Supplied material section start

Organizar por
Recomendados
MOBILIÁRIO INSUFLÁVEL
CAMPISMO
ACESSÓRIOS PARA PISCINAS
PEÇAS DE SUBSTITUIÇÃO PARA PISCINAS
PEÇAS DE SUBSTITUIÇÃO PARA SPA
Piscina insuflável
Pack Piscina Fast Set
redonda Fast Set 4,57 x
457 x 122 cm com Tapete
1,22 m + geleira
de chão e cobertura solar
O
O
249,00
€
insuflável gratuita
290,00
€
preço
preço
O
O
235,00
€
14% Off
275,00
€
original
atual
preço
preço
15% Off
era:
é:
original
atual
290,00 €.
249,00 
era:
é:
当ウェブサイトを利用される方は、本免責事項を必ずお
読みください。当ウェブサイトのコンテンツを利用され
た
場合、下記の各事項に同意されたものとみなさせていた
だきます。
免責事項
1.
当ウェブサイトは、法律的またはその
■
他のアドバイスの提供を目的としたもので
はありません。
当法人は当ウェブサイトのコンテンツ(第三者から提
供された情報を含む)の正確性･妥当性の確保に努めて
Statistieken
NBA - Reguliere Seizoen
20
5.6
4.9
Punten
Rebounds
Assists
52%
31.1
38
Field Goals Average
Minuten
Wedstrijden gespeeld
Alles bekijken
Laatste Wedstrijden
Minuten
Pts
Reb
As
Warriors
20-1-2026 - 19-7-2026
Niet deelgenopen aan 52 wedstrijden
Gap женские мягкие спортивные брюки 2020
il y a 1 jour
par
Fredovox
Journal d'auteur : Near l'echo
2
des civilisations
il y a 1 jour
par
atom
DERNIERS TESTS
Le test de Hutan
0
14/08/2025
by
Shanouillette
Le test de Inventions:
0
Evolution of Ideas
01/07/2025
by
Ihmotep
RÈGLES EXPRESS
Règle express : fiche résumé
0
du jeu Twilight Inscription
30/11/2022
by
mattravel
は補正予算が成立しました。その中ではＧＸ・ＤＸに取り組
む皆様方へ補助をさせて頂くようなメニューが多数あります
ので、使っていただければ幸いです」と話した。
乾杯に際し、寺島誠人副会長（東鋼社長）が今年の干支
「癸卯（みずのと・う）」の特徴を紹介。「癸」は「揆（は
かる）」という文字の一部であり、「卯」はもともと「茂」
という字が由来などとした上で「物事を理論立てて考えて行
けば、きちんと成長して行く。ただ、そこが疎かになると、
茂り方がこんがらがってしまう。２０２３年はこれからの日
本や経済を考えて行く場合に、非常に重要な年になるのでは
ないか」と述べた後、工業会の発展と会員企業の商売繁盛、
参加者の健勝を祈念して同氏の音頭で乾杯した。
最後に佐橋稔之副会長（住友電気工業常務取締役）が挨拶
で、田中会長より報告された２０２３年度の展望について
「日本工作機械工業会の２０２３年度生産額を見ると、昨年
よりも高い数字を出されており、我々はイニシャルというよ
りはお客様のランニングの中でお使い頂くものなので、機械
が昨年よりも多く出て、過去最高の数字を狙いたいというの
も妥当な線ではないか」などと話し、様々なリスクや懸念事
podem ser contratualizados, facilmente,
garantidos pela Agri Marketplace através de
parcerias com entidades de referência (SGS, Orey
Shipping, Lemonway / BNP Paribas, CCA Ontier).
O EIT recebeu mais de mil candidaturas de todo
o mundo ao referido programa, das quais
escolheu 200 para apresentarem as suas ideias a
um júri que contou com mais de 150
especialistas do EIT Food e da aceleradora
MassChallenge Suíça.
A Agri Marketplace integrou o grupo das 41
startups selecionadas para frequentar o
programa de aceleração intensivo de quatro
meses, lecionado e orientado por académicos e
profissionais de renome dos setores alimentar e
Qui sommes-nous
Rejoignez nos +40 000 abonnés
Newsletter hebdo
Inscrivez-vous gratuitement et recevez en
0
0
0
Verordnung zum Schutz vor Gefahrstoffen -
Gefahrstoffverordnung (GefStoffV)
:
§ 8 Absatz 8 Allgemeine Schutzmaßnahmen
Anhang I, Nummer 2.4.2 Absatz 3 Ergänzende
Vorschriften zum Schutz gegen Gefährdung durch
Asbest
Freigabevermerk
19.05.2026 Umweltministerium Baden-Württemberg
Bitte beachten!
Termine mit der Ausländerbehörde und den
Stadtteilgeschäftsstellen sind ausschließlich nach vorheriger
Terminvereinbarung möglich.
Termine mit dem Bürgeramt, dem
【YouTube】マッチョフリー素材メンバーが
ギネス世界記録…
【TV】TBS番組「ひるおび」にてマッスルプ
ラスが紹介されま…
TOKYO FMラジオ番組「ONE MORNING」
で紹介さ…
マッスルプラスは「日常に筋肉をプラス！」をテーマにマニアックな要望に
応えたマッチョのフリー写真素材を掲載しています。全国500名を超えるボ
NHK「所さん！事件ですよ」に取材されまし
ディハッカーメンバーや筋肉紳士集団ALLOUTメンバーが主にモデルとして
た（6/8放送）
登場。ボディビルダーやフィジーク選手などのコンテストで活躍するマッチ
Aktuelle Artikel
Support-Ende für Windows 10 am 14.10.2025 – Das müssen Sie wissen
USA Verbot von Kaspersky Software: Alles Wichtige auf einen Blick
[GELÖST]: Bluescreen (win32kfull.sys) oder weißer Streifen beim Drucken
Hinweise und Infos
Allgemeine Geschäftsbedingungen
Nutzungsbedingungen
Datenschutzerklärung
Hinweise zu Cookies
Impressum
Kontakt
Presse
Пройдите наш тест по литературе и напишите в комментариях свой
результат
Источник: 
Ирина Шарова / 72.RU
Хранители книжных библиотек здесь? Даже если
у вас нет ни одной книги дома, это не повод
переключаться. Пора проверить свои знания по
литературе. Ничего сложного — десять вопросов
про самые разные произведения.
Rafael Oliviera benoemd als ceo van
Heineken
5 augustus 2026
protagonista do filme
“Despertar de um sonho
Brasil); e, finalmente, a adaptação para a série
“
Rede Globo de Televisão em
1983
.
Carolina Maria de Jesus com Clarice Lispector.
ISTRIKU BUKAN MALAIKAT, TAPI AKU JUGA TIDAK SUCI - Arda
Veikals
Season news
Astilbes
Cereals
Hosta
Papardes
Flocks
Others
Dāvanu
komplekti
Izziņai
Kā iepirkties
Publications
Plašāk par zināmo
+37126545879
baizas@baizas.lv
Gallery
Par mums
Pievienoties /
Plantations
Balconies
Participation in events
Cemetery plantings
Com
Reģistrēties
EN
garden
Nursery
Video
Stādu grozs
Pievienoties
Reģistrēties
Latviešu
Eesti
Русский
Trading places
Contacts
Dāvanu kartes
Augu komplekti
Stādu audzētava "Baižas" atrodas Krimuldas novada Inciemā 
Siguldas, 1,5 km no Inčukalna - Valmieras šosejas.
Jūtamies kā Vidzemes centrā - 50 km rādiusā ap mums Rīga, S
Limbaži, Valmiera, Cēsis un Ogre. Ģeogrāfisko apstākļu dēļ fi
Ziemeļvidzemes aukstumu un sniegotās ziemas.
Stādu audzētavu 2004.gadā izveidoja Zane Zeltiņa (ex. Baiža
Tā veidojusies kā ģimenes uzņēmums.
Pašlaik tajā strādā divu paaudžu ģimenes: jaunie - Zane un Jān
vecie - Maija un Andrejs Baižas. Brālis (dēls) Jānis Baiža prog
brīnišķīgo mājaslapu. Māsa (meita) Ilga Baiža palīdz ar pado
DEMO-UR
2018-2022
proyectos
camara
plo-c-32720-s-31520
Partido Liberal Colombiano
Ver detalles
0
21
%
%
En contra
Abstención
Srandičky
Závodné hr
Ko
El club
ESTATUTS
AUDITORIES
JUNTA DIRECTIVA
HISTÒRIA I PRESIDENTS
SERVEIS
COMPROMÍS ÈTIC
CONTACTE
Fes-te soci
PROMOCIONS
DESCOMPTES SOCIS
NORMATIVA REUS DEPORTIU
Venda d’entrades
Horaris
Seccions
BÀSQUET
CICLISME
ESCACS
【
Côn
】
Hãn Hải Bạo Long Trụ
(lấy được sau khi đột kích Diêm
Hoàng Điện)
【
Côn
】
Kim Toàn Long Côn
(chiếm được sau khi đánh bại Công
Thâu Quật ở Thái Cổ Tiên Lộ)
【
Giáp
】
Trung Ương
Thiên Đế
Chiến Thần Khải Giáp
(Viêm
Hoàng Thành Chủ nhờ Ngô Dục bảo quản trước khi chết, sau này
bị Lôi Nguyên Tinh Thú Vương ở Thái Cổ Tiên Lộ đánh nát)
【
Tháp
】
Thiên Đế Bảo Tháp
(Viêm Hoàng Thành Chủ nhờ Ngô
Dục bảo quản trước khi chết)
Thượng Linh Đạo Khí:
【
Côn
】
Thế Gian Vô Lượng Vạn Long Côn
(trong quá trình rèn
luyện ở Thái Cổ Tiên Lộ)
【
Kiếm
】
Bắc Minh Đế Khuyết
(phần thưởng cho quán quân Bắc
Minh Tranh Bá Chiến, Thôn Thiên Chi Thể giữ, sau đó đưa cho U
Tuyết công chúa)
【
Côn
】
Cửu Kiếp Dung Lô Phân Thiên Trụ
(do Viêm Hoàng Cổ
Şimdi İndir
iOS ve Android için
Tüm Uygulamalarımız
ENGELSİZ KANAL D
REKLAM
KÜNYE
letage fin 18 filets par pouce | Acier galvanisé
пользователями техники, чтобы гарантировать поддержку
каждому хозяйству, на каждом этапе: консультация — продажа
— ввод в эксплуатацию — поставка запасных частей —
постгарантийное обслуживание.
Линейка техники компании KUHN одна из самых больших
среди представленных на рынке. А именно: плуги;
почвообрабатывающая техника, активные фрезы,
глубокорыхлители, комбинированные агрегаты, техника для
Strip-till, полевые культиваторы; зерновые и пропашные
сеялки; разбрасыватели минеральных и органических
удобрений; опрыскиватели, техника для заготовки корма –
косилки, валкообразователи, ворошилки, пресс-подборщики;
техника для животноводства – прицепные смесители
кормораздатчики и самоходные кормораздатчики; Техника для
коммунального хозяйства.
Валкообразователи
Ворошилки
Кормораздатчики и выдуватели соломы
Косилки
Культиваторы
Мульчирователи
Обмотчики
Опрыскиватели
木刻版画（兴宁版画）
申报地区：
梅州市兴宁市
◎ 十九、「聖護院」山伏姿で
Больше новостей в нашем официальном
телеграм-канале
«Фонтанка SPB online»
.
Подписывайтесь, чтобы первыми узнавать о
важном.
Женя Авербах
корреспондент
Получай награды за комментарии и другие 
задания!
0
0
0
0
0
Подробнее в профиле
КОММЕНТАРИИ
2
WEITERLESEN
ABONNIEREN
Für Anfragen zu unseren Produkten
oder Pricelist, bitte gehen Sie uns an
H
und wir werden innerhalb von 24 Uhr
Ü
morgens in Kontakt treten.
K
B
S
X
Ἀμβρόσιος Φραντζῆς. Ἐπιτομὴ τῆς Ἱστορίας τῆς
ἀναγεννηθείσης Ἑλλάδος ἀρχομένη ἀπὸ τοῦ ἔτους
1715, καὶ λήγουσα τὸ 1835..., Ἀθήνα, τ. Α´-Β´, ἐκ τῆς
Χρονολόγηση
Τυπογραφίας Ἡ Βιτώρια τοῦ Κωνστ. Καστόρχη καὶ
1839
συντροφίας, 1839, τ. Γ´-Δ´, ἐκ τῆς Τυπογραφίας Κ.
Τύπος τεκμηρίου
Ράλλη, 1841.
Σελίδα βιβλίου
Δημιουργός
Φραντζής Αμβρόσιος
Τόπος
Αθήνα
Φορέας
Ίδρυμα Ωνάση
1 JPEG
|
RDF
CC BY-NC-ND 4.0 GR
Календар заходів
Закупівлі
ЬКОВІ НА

Supplied material section end

The total wanted is the number of lines in the entries above that contain "được". Give it alone.

2